More to follow but for now it’s all delicious!!!
Patrick Leer
Health Activist:
Caregivingly Yours, MS Caregiver @

Sunday, July 28, 2013

musings from crawling on the floor

Who can forget the scene from the movie “300” where Gerard Butler screams, “Madness???? This is SPARTA”, before kicking the Persian messenger into the pit? … epic and heroic 

There is nothing heroic about crawling around my house on my hands and knees trying to get up at 5:15 AM Thursday morning … life & death issues become swallowed by loss of physical and mental abilities from chemotherapy … “Madness??? This is Lung Cancer” 

Nietzsche was sooooo wrong … what doesn’t kill you does not make you stronger it leaves you wounded and sucking hope out of you before dawn breaks.

“NO food or drink for 4 hours before CT Scan” only added to stress as 5:30 AM was the cut off and I was still crawling unable to get up with 15 minutes to go.

Arriving at 9 AM I am given a 16 oz cup and asked to drink it over the next hour … an hour? … now this is “Madness” ! … I could down the whole damn thing in a gulp I am so thirsty! … 

Chemo has so kicked my ass that I needed physical assistance getting on and off the CT table this has never happened before in my life … decades of helping Patti to struggle to get on and off exam and scan tables as her MS symptoms progressed ... flashed as harbingers of the increasing probability of a life of dependency for me.

CT was the most thorough of my life including neck, chest, abdomen and pelvis with and without contrast and of course an hour of super juice. … On the last pass the IV pulled out creating quite the macho bloody Hollywood moment …  madness? … no cool!  … replaced we finished successfully on the next pass  … macho moment faded to embarrassment as I required help to get down.
Back at home inches of paperwork waited while my chemo fog was light … miss crossing a “t” or don’t dot an “I” and I’m toast … 6” of total cancer paperwork, 4” of it in just last 11 weeks since DX changed from Stage 1 to Stage 4 with brain mets … at least it takes my mind off of scanxiety.

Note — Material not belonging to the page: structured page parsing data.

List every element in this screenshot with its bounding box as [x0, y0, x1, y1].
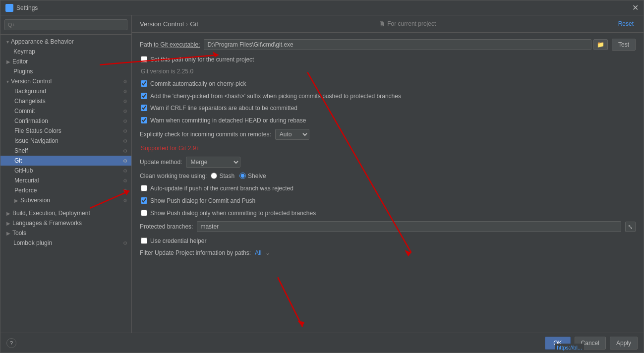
set-path-checkbox[interactable]: [141, 56, 147, 62]
clean-tree-label: Clean working tree using:: [140, 173, 207, 179]
search-box: [0, 15, 131, 35]
expand-icon: ▶: [6, 221, 10, 226]
breadcrumb-bar: Version Control › Git 🗎 For current proj…: [132, 15, 644, 33]
search-input[interactable]: [4, 19, 127, 30]
sidebar-item-subversion[interactable]: ▶ Subversion ⚙: [0, 195, 131, 205]
warn-detached-checkbox[interactable]: [141, 117, 147, 123]
warn-detached-row: Warn when committing in detached HEAD or…: [140, 117, 636, 125]
bottom-bar: ? OK Cancel Apply: [0, 333, 644, 353]
for-project-container: 🗎 For current project: [378, 20, 436, 28]
sidebar-item-appearance-behavior[interactable]: ▾ Appearance & Behavior: [0, 37, 131, 47]
settings-icon: ⚙: [123, 168, 127, 174]
sidebar-item-changelists[interactable]: Changelists ⚙: [0, 96, 131, 106]
incoming-commits-row: Explicitly check for incoming commits on…: [140, 129, 636, 140]
update-method-label: Update method:: [140, 159, 182, 166]
shelve-label: Shelve: [248, 173, 266, 179]
settings-icon: ⚙: [123, 240, 127, 246]
settings-icon: ⚙: [123, 89, 127, 94]
main-content: Version Control › Git 🗎 For current proj…: [132, 15, 644, 333]
show-push-dialog-label: Show Push dialog for Commit and Push: [150, 197, 255, 205]
settings-icon: ⚙: [123, 138, 127, 144]
settings-icon: ⚙: [123, 109, 127, 114]
expand-icon: ▾: [6, 79, 9, 84]
sidebar-item-shelf[interactable]: Shelf ⚙: [0, 146, 131, 156]
sidebar-item-commit[interactable]: Commit ⚙: [0, 106, 131, 116]
apply-button[interactable]: Apply: [610, 337, 638, 350]
update-method-select[interactable]: Merge Rebase Branch Default: [186, 157, 240, 168]
clean-tree-row: Clean working tree using: Stash Shelve: [140, 173, 636, 179]
folder-button[interactable]: 📁: [593, 39, 608, 50]
app-icon: [5, 4, 13, 12]
stash-radio[interactable]: [211, 173, 217, 179]
sidebar-item-build-execution[interactable]: ▶ Build, Execution, Deployment: [0, 208, 131, 218]
sidebar-item-lombok[interactable]: Lombok plugin ⚙: [0, 238, 131, 248]
expand-icon: ▶: [6, 211, 10, 216]
breadcrumb: Version Control › Git: [140, 20, 198, 28]
auto-update-row: Auto-update if push of the current branc…: [140, 184, 636, 193]
commit-cherry-pick-checkbox[interactable]: [141, 80, 147, 87]
settings-icon: ⚙: [123, 79, 127, 84]
expand-icon: ▶: [6, 231, 10, 236]
settings-icon: ⚙: [123, 118, 127, 124]
sidebar-item-mercurial[interactable]: Mercurial ⚙: [0, 176, 131, 185]
settings-dialog: Settings ✕ ▾ Appearance & Behavior: [0, 0, 644, 353]
sidebar-item-perforce[interactable]: Perforce ⚙: [0, 185, 131, 195]
protected-branches-row: Protected branches: ⤡: [140, 221, 636, 232]
auto-update-label: Auto-update if push of the current branc…: [150, 184, 293, 193]
sidebar-item-confirmation[interactable]: Confirmation ⚙: [0, 116, 131, 126]
expand-icon: ▶: [6, 59, 10, 64]
update-method-row: Update method: Merge Rebase Branch Defau…: [140, 157, 636, 168]
filter-dropdown-icon: ⌄: [265, 249, 270, 256]
sidebar-item-plugins[interactable]: Plugins: [0, 66, 131, 76]
expand-button[interactable]: ⤡: [625, 222, 636, 232]
auto-update-checkbox[interactable]: [141, 185, 147, 191]
protected-branches-input[interactable]: [197, 221, 621, 232]
sidebar-item-languages-frameworks[interactable]: ▶ Languages & Frameworks: [0, 218, 131, 228]
filter-value[interactable]: All: [255, 249, 261, 256]
sidebar-item-version-control[interactable]: ▾ Version Control ⚙: [0, 76, 131, 86]
project-icon: 🗎: [378, 20, 385, 28]
shelve-radio[interactable]: [239, 173, 246, 179]
add-suffix-label: Add the 'cherry-picked from <hash>' suff…: [150, 92, 401, 101]
sidebar-item-tools[interactable]: ▶ Tools: [0, 228, 131, 238]
warn-crlf-label: Warn if CRLF line separators are about t…: [150, 104, 297, 113]
settings-icon: ⚙: [123, 99, 127, 104]
settings-icon: ⚙: [123, 188, 127, 193]
git-settings-panel: Path to Git executable: 📁 Test Set this …: [132, 33, 644, 333]
add-suffix-checkbox[interactable]: [141, 93, 147, 99]
help-button[interactable]: ?: [6, 338, 16, 348]
shelve-radio-label[interactable]: Shelve: [239, 173, 266, 179]
show-push-protected-label: Show Push dialog only when committing to…: [150, 209, 316, 218]
sidebar-item-issue-navigation[interactable]: Issue Navigation ⚙: [0, 136, 131, 146]
incoming-commits-select[interactable]: Auto Always Never: [275, 129, 309, 140]
test-button[interactable]: Test: [612, 39, 636, 51]
url-tooltip: https://bl...: [555, 344, 584, 352]
breadcrumb-separator: ›: [186, 20, 188, 28]
show-push-protected-checkbox[interactable]: [141, 210, 147, 216]
supported-text: Supported for Git 2.9+: [140, 145, 636, 152]
settings-icon: ⚙: [123, 128, 127, 134]
reset-button[interactable]: Reset: [616, 19, 636, 28]
show-push-dialog-checkbox[interactable]: [141, 197, 147, 204]
sidebar: ▾ Appearance & Behavior Keymap ▶ Editor: [0, 15, 132, 333]
credential-helper-row: Use credential helper: [140, 237, 636, 245]
path-input-container: 📁: [204, 39, 608, 50]
protected-branches-label: Protected branches:: [140, 223, 193, 230]
settings-icon: ⚙: [123, 148, 127, 154]
sidebar-item-keymap[interactable]: Keymap: [0, 47, 131, 57]
expand-icon: ▾: [6, 39, 9, 45]
breadcrumb-current: Git: [190, 20, 198, 28]
incoming-commits-label: Explicitly check for incoming commits on…: [140, 131, 271, 138]
sidebar-item-git[interactable]: Git ⚙: [0, 156, 131, 166]
title-bar: Settings ✕: [0, 0, 644, 15]
stash-radio-label[interactable]: Stash: [211, 173, 234, 179]
sidebar-item-file-status-colors[interactable]: File Status Colors ⚙: [0, 126, 131, 136]
sidebar-item-github[interactable]: GitHub ⚙: [0, 166, 131, 176]
close-button[interactable]: ✕: [632, 4, 639, 12]
git-path-input[interactable]: [204, 39, 591, 50]
sidebar-item-background[interactable]: Background ⚙: [0, 86, 131, 96]
warn-crlf-checkbox[interactable]: [141, 105, 147, 111]
sidebar-item-editor[interactable]: ▶ Editor: [0, 57, 131, 66]
set-path-label: Set this path only for the current proje…: [150, 56, 254, 64]
credential-helper-checkbox[interactable]: [141, 237, 147, 244]
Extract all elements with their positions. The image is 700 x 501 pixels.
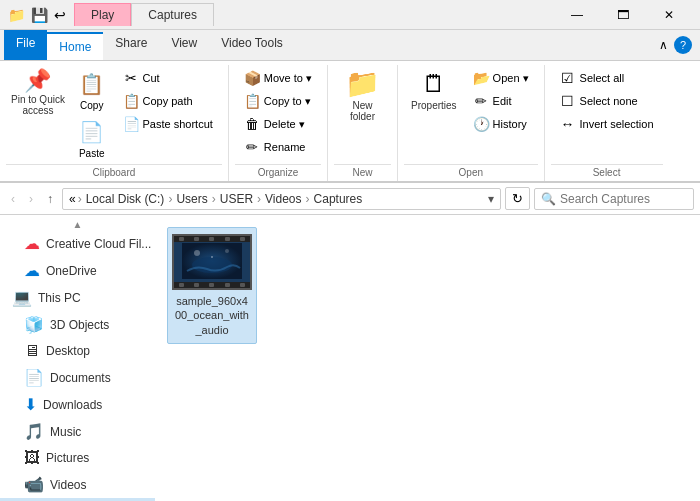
ribbon-group-new: 📁 Newfolder New [328, 65, 398, 181]
edit-icon: ✏ [473, 93, 489, 109]
address-path[interactable]: « › Local Disk (C:) › Users › USER › Vid… [62, 188, 501, 210]
sidebar-item-3d-objects[interactable]: 🧊 3D Objects [0, 311, 155, 338]
open-button[interactable]: 📂 Open ▾ [468, 67, 534, 89]
clipboard-content: 📌 Pin to Quickaccess 📋 Copy 📄 Paste ✂ Cu… [6, 65, 222, 164]
path-local-disk[interactable]: Local Disk (C:) [84, 192, 167, 206]
title-tab-captures[interactable]: Captures [131, 3, 214, 26]
file-name: sample_960x400_ocean_with_audio [174, 294, 250, 337]
file-area[interactable]: sample_960x400_ocean_with_audio [155, 215, 700, 501]
select-group-label: Select [551, 164, 663, 181]
forward-button[interactable]: › [24, 189, 38, 209]
creative-cloud-icon: ☁ [24, 234, 40, 253]
close-button[interactable]: ✕ [646, 0, 692, 30]
select-all-label: Select all [580, 72, 625, 84]
music-label: Music [50, 425, 81, 439]
creative-cloud-label: Creative Cloud Fil... [46, 237, 151, 251]
sidebar-item-onedrive[interactable]: ☁ OneDrive [0, 257, 155, 284]
tab-file[interactable]: File [4, 30, 47, 60]
cut-button[interactable]: ✂ Cut [118, 67, 218, 89]
minimize-button[interactable]: — [554, 0, 600, 30]
select-small-group: ☑ Select all ☐ Select none ↔ Invert sele… [551, 65, 663, 137]
select-all-button[interactable]: ☑ Select all [555, 67, 659, 89]
sidebar-item-documents[interactable]: 📄 Documents [0, 364, 155, 391]
back-button[interactable]: ‹ [6, 189, 20, 209]
sidebar-item-desktop[interactable]: 🖥 Desktop [0, 338, 155, 364]
select-none-button[interactable]: ☐ Select none [555, 90, 659, 112]
scroll-up-button[interactable]: ▲ [0, 219, 155, 230]
ribbon: 📌 Pin to Quickaccess 📋 Copy 📄 Paste ✂ Cu… [0, 61, 700, 183]
path-users[interactable]: Users [174, 192, 209, 206]
organize-group-label: Organize [235, 164, 321, 181]
new-folder-label: Newfolder [350, 100, 375, 122]
copy-button[interactable]: 📋 Copy [72, 67, 112, 116]
sidebar-item-this-pc[interactable]: 💻 This PC [0, 284, 155, 311]
copy-to-button[interactable]: 📋 Copy to ▾ [239, 90, 317, 112]
copy-to-label: Copy to ▾ [264, 95, 311, 108]
properties-button[interactable]: 🗒 Properties [404, 65, 464, 116]
ribbon-collapse-icon[interactable]: ∧ [659, 38, 668, 52]
sidebar-item-music[interactable]: 🎵 Music [0, 418, 155, 445]
properties-label: Properties [411, 100, 457, 111]
path-user[interactable]: USER [218, 192, 255, 206]
pin-label: Pin to Quickaccess [11, 94, 65, 116]
move-to-button[interactable]: 📦 Move to ▾ [239, 67, 317, 89]
3d-objects-icon: 🧊 [24, 315, 44, 334]
rename-label: Rename [264, 141, 306, 153]
move-to-label: Move to ▾ [264, 72, 312, 85]
open-content: 🗒 Properties 📂 Open ▾ ✏ Edit 🕐 History [404, 65, 538, 164]
copy-path-button[interactable]: 📋 Copy path [118, 90, 218, 112]
film-hole [179, 237, 184, 241]
tab-view[interactable]: View [159, 30, 209, 60]
ribbon-group-open: 🗒 Properties 📂 Open ▾ ✏ Edit 🕐 History O… [398, 65, 545, 181]
properties-icon: 🗒 [422, 70, 446, 98]
path-captures[interactable]: Captures [312, 192, 365, 206]
file-thumbnail [172, 234, 252, 290]
copy-label: Copy [80, 100, 103, 111]
pin-quick-access-button[interactable]: 📌 Pin to Quickaccess [6, 65, 70, 121]
invert-selection-icon: ↔ [560, 116, 576, 132]
help-icon[interactable]: ? [674, 36, 692, 54]
delete-button[interactable]: 🗑 Delete ▾ [239, 113, 317, 135]
tab-share[interactable]: Share [103, 30, 159, 60]
path-videos[interactable]: Videos [263, 192, 303, 206]
rename-icon: ✏ [244, 139, 260, 155]
delete-icon: 🗑 [244, 116, 260, 132]
path-dropdown-icon[interactable]: ▾ [488, 192, 494, 206]
new-folder-button[interactable]: 📁 Newfolder [334, 65, 391, 127]
svg-point-4 [211, 256, 213, 258]
sidebar-item-creative-cloud[interactable]: ☁ Creative Cloud Fil... [0, 230, 155, 257]
paste-icon: 📄 [79, 120, 104, 144]
music-icon: 🎵 [24, 422, 44, 441]
paste-shortcut-button[interactable]: 📄 Paste shortcut [118, 113, 218, 135]
title-tab-play[interactable]: Play [74, 3, 131, 26]
video-preview [182, 243, 242, 282]
copy-icon: 📋 [79, 72, 104, 96]
film-strip-top [174, 236, 250, 242]
sidebar-item-videos[interactable]: 📹 Videos [0, 471, 155, 498]
maximize-button[interactable]: 🗖 [600, 0, 646, 30]
sidebar-item-pictures[interactable]: 🖼 Pictures [0, 445, 155, 471]
3d-objects-label: 3D Objects [50, 318, 109, 332]
open-small-group: 📂 Open ▾ ✏ Edit 🕐 History [464, 65, 538, 137]
sidebar-item-downloads[interactable]: ⬇ Downloads [0, 391, 155, 418]
videos-label: Videos [50, 478, 86, 492]
search-input[interactable] [560, 192, 687, 206]
onedrive-icon: ☁ [24, 261, 40, 280]
history-icon: 🕐 [473, 116, 489, 132]
history-button[interactable]: 🕐 History [468, 113, 534, 135]
new-folder-icon: 📁 [345, 70, 380, 98]
file-item-sample-video[interactable]: sample_960x400_ocean_with_audio [167, 227, 257, 344]
main-content: ▲ ☁ Creative Cloud Fil... ☁ OneDrive 💻 T… [0, 215, 700, 501]
new-content: 📁 Newfolder [334, 65, 391, 164]
invert-selection-button[interactable]: ↔ Invert selection [555, 113, 659, 135]
edit-button[interactable]: ✏ Edit [468, 90, 534, 112]
delete-label: Delete ▾ [264, 118, 305, 131]
onedrive-label: OneDrive [46, 264, 97, 278]
cut-label: Cut [143, 72, 160, 84]
rename-button[interactable]: ✏ Rename [239, 136, 317, 158]
tab-video-tools[interactable]: Video Tools [209, 30, 295, 60]
paste-button[interactable]: 📄 Paste [72, 117, 112, 162]
refresh-button[interactable]: ↻ [505, 187, 530, 210]
tab-home[interactable]: Home [47, 32, 103, 60]
up-button[interactable]: ↑ [42, 189, 58, 209]
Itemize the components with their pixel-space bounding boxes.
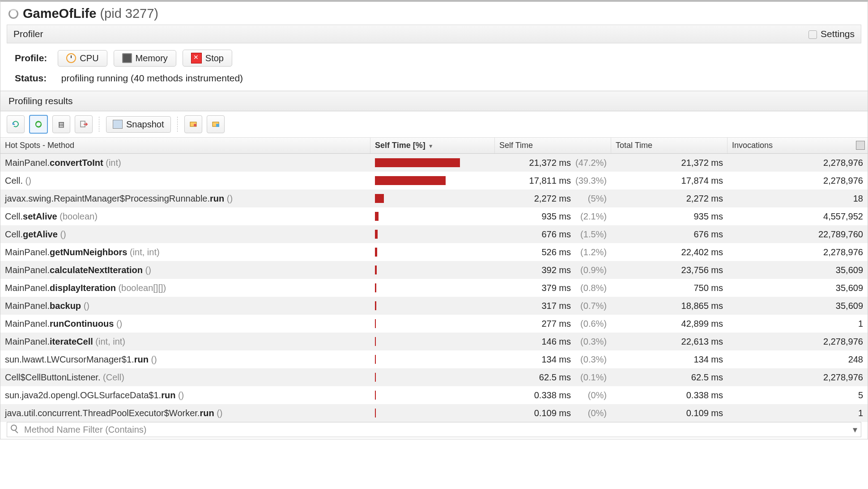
svg-point-3 (194, 124, 196, 126)
table-row[interactable]: sun.lwawt.LWCursorManager$1.run ()134 ms… (0, 350, 868, 368)
table-row[interactable]: javax.swing.RepaintManager$ProcessingRun… (0, 190, 868, 207)
table-row[interactable]: Cell.setAlive (boolean)935 ms(2.1%)935 m… (0, 207, 868, 225)
invocations-cell: 2,278,976 (728, 244, 868, 261)
invocations-cell: 2,278,976 (728, 155, 868, 171)
bar-cell (370, 244, 495, 260)
method-cell: Cell$CellButtonListener. (Cell) (0, 369, 370, 386)
filter-input[interactable]: Method Name Filter (Contains) ▾ (7, 422, 861, 437)
method-cell: java.util.concurrent.ThreadPoolExecutor$… (0, 405, 370, 422)
save-snapshot-button[interactable] (184, 115, 202, 133)
total-time-cell: 750 ms (611, 280, 728, 296)
table-row[interactable]: MainPanel.calculateNextIteration ()392 m… (0, 261, 868, 279)
self-time-cell: 317 ms(0.7%) (495, 298, 611, 314)
column-config-icon[interactable] (856, 141, 865, 150)
col-total-time[interactable]: Total Time (611, 138, 728, 153)
stop-icon (191, 53, 202, 63)
results-toolbar: Snapshot (0, 111, 868, 137)
table-row[interactable]: MainPanel.runContinuous ()277 ms(0.6%)42… (0, 315, 868, 333)
snapshot-icon (113, 120, 123, 129)
clear-button[interactable] (52, 115, 70, 133)
method-cell: Cell.getAlive () (0, 226, 370, 243)
col-method[interactable]: Hot Spots - Method (0, 138, 370, 153)
table-row[interactable]: sun.java2d.opengl.OGLSurfaceData$1.run (… (0, 386, 868, 404)
bar-cell (370, 370, 495, 385)
method-cell: MainPanel.iterateCell (int, int) (0, 333, 370, 350)
refresh-all-button[interactable] (7, 115, 25, 133)
settings-checkbox-icon[interactable] (808, 30, 817, 39)
bar-cell (370, 334, 495, 349)
total-time-cell: 22,613 ms (611, 333, 728, 350)
method-cell: MainPanel.runContinuous () (0, 316, 370, 332)
table-row[interactable]: MainPanel.iterateCell (int, int)146 ms(0… (0, 333, 868, 350)
settings-toggle[interactable]: Settings (808, 29, 855, 39)
invocations-cell: 1 (728, 316, 868, 332)
method-cell: Cell. () (0, 173, 370, 189)
bar-cell (370, 209, 495, 224)
cpu-clock-icon (66, 53, 76, 63)
total-time-cell: 17,874 ms (611, 173, 728, 189)
total-time-cell: 42,899 ms (611, 316, 728, 332)
title-bar: GameOfLife (pid 3277) (0, 2, 868, 25)
self-time-cell: 21,372 ms(47.2%) (495, 155, 611, 171)
self-time-cell: 62.5 ms(0.1%) (495, 369, 611, 386)
bar-cell (370, 155, 495, 170)
export-button[interactable] (75, 115, 93, 133)
method-cell: MainPanel.getNumNeighbors (int, int) (0, 244, 370, 261)
status-value: profiling running (40 methods instrument… (61, 73, 243, 83)
method-cell: sun.lwawt.LWCursorManager$1.run () (0, 351, 370, 368)
table-row[interactable]: MainPanel.backup ()317 ms(0.7%)18,865 ms… (0, 297, 868, 315)
invocations-cell: 2,278,976 (728, 333, 868, 350)
col-invocations[interactable]: Invocations (728, 138, 868, 153)
method-cell: Cell.setAlive (boolean) (0, 208, 370, 225)
self-time-cell: 2,272 ms(5%) (495, 190, 611, 207)
invocations-cell: 35,609 (728, 298, 868, 314)
self-time-cell: 935 ms(2.1%) (495, 208, 611, 225)
table-row[interactable]: Cell.getAlive ()676 ms(1.5%)676 ms22,789… (0, 225, 868, 243)
cpu-button[interactable]: CPU (58, 50, 107, 67)
snapshot-button[interactable]: Snapshot (106, 116, 171, 133)
invocations-cell: 1 (728, 405, 868, 422)
method-cell: MainPanel.convertToInt (int) (0, 155, 370, 171)
self-time-cell: 379 ms(0.8%) (495, 280, 611, 296)
stop-button[interactable]: Stop (183, 50, 232, 67)
method-cell: MainPanel.displayIteration (boolean[][]) (0, 280, 370, 296)
method-cell: MainPanel.calculateNextIteration () (0, 262, 370, 278)
invocations-cell: 2,278,976 (728, 173, 868, 189)
invocations-cell: 5 (728, 387, 868, 404)
method-cell: javax.swing.RepaintManager$ProcessingRun… (0, 190, 370, 207)
table-row[interactable]: MainPanel.convertToInt (int)21,372 ms(47… (0, 154, 868, 172)
col-self-time[interactable]: Self Time (495, 138, 611, 153)
table-row[interactable]: Cell$CellButtonListener. (Cell)62.5 ms(0… (0, 368, 868, 386)
results-table: Hot Spots - Method Self Time [%]▼ Self T… (0, 137, 868, 422)
invocations-cell: 2,278,976 (728, 369, 868, 386)
self-time-cell: 526 ms(1.2%) (495, 244, 611, 261)
profile-label: Profile: (15, 53, 47, 63)
col-self-pct[interactable]: Self Time [%]▼ (370, 138, 495, 153)
bar-cell (370, 191, 495, 206)
memory-button[interactable]: Memory (114, 50, 176, 67)
invocations-cell: 35,609 (728, 280, 868, 296)
bar-cell (370, 405, 495, 421)
auto-refresh-button[interactable] (29, 115, 48, 134)
bar-cell (370, 352, 495, 367)
profiler-header-bar: Profiler Settings (7, 25, 861, 43)
sort-desc-icon: ▼ (428, 143, 434, 149)
filter-dropdown-icon[interactable]: ▾ (853, 424, 857, 435)
filter-funnel-icon (11, 425, 21, 434)
method-cell: MainPanel.backup () (0, 298, 370, 314)
profiler-label: Profiler (13, 29, 43, 39)
save-view-button[interactable] (207, 115, 225, 133)
total-time-cell: 2,272 ms (611, 190, 728, 207)
table-row[interactable]: MainPanel.displayIteration (boolean[][])… (0, 279, 868, 297)
table-row[interactable]: MainPanel.getNumNeighbors (int, int)526 … (0, 243, 868, 261)
bar-cell (370, 262, 495, 278)
table-row[interactable]: java.util.concurrent.ThreadPoolExecutor$… (0, 404, 868, 422)
table-row[interactable]: Cell. ()17,811 ms(39.3%)17,874 ms2,278,9… (0, 172, 868, 190)
self-time-cell: 0.338 ms(0%) (495, 387, 611, 404)
table-header: Hot Spots - Method Self Time [%]▼ Self T… (0, 138, 868, 154)
self-time-cell: 134 ms(0.3%) (495, 351, 611, 368)
results-section-header: Profiling results (0, 91, 868, 111)
invocations-cell: 35,609 (728, 262, 868, 278)
bar-cell (370, 388, 495, 403)
self-time-cell: 146 ms(0.3%) (495, 333, 611, 350)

For the layperson’s interpretation of all the below medical speak read “Two out of three ain’t bad” … if you are interested in the medical minutiae then click and read the report

Patrick Leer
Health Activist:
Caregivingly Yours, MS Caregiver @

Saturday, July 27, 2013

bought my first walking cane today

Chemo while yielding good results continues to annihilate my strength and stamina. … Cane facilitates my struggles to get up whether from a chair or fallen on the floor.

Most important it empowers me to walk and/or stand safely … walking was disappearing from my life … yet the cane has restored my options.
 Temporary or permanent remains to be seen.

FYI … CVS had dozens of choices, Walmart one, and Target none.

Patrick Leer
Health Activist:
Caregivingly Yours, MS Caregiver @

Friday, July 26, 2013

Two out of three ain’t bad

Meeting with my oncologist to discuss yesterday’s CT Scan of neck, chest, abdomen and pelvis … 

In ‘lay speak’ … after 6 weeks of chemotherapy two of the three tumors in right lung have shrunk and one has not grown … 

… hugging and or hi-fiving anyone and everyone … it was time to pick up Patti for her annual mammogram … ‘family assistance’ was requested because Patti can be a most uncooperative patient, last year even slapping the tech ending the unsuccessful session.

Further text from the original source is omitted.